MR: I remember many, many years ago, I was at your house. We were with that guy, Lenny, and he was looking for a bottle of wine or something, and he looked in your cabinet, and he found your Academy Award mixed in with the booze.
CW: Well, I’ve got this little room now where I keep all sorts of those things. But I remember, yes, I had just had all this gravel put down, and we were -standing outside, and you said to me, “Good gravel.”
MR: You did have an awful lot of gravel in the front yard. Have you been back to the Actors Studio at all?
CW: Hardly. Though about a week or two ago I was in the neighborhood, and I just dropped in. It’s good, because it’s sort of the same, except it’s got fresh paint on it. It was on an off day, and there was nobody there. The place was clean and painted. But it still looks the same.
MR: We had some characters there back in the day.
CW: We did. It was funkier.
MR: It was like One Flew Over the Cuckoo’s Nest.
CW: A little bit. Remember the director sessions, where they used to attack each other?

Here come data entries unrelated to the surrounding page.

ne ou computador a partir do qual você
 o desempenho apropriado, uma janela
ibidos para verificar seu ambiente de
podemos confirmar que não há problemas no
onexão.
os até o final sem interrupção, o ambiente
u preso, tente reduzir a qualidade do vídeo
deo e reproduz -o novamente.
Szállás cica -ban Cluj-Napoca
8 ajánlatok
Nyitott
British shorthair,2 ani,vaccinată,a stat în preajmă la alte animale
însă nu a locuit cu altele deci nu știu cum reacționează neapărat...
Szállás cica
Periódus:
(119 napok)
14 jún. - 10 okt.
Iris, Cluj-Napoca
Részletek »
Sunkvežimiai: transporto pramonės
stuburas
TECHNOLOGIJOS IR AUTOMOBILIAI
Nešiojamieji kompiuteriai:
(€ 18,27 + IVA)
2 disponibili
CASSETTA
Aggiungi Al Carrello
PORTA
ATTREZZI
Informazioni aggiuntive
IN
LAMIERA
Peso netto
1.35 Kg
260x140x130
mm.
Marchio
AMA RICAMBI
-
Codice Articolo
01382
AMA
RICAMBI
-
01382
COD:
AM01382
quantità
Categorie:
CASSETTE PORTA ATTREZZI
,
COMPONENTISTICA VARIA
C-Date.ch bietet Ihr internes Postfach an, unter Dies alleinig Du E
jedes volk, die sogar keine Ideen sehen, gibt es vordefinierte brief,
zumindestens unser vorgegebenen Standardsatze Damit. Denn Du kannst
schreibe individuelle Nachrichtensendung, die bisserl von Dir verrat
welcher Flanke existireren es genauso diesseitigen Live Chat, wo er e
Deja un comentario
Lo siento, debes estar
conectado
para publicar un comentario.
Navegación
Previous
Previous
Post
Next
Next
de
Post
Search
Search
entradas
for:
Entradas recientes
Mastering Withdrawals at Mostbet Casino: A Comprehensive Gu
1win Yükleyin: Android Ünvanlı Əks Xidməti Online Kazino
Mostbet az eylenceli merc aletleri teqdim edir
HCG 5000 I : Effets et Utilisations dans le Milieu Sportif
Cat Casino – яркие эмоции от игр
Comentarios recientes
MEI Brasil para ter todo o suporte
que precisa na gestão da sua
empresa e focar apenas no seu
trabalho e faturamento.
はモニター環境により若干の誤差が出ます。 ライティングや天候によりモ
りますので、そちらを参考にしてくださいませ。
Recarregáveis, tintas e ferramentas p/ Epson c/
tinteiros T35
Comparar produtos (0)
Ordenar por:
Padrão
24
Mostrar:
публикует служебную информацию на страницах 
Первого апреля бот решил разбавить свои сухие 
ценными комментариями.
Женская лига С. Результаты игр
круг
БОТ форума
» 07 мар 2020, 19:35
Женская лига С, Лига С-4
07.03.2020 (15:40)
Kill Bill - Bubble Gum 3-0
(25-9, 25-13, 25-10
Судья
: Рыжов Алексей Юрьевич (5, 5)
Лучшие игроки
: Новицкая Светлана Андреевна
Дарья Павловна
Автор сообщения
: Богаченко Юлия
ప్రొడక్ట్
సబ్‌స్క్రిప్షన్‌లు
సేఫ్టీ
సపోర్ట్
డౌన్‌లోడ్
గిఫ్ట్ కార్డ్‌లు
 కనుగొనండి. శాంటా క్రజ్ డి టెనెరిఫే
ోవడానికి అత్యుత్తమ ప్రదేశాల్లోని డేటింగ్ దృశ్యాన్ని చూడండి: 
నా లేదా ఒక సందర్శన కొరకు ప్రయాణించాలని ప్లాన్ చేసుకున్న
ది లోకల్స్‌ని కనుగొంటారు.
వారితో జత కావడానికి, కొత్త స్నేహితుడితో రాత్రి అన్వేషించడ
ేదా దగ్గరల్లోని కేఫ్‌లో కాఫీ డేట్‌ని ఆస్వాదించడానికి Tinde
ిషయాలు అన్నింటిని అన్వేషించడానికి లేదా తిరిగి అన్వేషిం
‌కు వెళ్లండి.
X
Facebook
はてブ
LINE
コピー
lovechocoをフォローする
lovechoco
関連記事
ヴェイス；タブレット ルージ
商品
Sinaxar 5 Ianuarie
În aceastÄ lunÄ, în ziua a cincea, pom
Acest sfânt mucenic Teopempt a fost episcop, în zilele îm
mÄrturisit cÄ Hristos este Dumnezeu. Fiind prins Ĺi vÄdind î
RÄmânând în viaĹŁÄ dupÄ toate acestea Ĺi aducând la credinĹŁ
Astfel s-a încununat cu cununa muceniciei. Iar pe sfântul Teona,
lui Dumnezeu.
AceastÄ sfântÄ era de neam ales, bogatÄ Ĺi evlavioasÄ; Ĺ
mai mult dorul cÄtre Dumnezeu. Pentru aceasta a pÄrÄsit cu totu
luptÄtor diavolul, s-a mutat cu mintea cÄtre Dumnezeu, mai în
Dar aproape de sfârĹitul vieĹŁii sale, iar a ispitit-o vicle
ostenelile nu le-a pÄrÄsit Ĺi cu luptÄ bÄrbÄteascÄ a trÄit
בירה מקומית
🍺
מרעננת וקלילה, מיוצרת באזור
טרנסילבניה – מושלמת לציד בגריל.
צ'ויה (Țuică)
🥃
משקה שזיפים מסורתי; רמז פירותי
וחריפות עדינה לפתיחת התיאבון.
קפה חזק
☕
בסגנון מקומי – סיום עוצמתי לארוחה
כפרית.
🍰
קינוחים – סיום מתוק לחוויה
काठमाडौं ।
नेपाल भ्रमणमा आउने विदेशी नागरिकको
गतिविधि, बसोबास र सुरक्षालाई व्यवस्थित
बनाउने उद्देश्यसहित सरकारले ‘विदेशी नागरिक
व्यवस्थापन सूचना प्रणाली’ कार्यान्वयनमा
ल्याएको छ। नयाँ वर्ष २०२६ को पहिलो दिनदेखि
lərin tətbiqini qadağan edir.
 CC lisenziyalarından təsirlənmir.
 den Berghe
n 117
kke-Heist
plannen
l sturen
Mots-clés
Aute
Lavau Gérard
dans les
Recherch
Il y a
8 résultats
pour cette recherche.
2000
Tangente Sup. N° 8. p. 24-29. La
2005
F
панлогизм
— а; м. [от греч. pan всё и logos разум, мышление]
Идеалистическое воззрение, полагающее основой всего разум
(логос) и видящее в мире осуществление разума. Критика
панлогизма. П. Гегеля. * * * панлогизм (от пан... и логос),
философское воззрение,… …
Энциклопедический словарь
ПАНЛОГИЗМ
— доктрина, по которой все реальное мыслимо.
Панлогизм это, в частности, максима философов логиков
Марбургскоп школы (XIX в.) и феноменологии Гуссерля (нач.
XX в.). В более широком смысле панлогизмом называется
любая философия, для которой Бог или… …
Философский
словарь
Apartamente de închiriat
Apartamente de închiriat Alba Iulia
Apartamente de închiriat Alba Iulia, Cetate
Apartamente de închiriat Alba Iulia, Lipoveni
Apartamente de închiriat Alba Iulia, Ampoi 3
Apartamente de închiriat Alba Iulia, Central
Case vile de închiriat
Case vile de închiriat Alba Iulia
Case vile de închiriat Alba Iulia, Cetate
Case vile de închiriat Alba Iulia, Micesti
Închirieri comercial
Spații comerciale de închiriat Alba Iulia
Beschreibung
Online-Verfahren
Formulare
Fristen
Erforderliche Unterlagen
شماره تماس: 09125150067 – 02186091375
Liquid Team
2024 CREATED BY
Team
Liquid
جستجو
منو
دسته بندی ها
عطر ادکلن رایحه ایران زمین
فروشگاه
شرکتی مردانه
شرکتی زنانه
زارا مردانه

MR: Yes. It depended on who was moderating. When Shelley Winters moderated, I usually went out and smoked a cigarette. She had that screechy, kind of nails-on-the-chalkboard voice.
CW: Listen, it was a great place to meet girls.
MR: Yeah, well, I never saw you with any.
CW: Well, I used to follow them out.
MR: I just used to follow Al Pacino and you out. And Harvey Keitel. I didn’t give a fuck about the girls. I just wanted to see which way you guys were going.
CW: So you’re going to be busy for the next while.
MR: Yeah. You went through this, right?
CW: Well, it’s a wonderful thing. You made something really beautiful, and maybe that’s even more important than awards. Thirty years later, you’re one of the top actors doing important work, and that’s very powerful. You know, there’s an old saying: “Nothing happens ’til it must.” I like that.
MR: Let me ask you one question.
CW: Yeah.
MR: Where did the dinosaurs go?
CW: They’re sitting in the tree outside.